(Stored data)
^^^^^^^^^^^^^^^^
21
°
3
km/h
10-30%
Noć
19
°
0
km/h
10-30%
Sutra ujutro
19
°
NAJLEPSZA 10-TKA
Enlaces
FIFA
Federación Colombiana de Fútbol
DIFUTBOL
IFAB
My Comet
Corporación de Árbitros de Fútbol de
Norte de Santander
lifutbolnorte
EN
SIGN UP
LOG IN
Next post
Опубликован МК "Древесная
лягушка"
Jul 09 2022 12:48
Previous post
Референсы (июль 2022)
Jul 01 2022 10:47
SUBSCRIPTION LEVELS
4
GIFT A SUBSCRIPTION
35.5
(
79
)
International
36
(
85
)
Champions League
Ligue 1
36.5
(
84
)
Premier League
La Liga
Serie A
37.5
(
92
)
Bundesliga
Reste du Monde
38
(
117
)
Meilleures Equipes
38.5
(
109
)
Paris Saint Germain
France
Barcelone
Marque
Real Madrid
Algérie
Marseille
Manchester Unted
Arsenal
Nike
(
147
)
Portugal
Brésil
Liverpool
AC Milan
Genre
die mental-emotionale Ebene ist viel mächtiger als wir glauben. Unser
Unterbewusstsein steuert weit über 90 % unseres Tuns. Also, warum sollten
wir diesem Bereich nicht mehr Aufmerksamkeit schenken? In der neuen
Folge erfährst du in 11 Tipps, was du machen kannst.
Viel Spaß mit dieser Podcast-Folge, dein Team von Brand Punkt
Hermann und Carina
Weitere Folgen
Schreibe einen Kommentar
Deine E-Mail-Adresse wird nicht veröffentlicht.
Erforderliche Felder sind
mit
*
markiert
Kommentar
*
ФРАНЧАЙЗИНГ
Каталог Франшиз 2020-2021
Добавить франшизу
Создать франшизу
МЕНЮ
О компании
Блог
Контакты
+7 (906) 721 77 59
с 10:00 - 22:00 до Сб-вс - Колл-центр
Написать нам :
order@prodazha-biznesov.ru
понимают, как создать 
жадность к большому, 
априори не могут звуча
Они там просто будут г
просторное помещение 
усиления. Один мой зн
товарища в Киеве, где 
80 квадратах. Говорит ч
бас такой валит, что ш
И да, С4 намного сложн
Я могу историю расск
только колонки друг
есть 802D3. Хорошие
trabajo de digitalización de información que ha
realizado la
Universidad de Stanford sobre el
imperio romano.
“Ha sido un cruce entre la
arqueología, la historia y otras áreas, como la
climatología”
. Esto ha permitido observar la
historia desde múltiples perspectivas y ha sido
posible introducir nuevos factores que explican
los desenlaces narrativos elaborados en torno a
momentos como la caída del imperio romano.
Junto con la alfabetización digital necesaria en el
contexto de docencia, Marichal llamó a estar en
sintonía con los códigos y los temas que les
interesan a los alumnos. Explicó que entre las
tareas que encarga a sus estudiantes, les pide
^^^^^^^^^^^^^^^^
→ Problem details
Report only how many lines in the entries contain "como".

→ Reply
2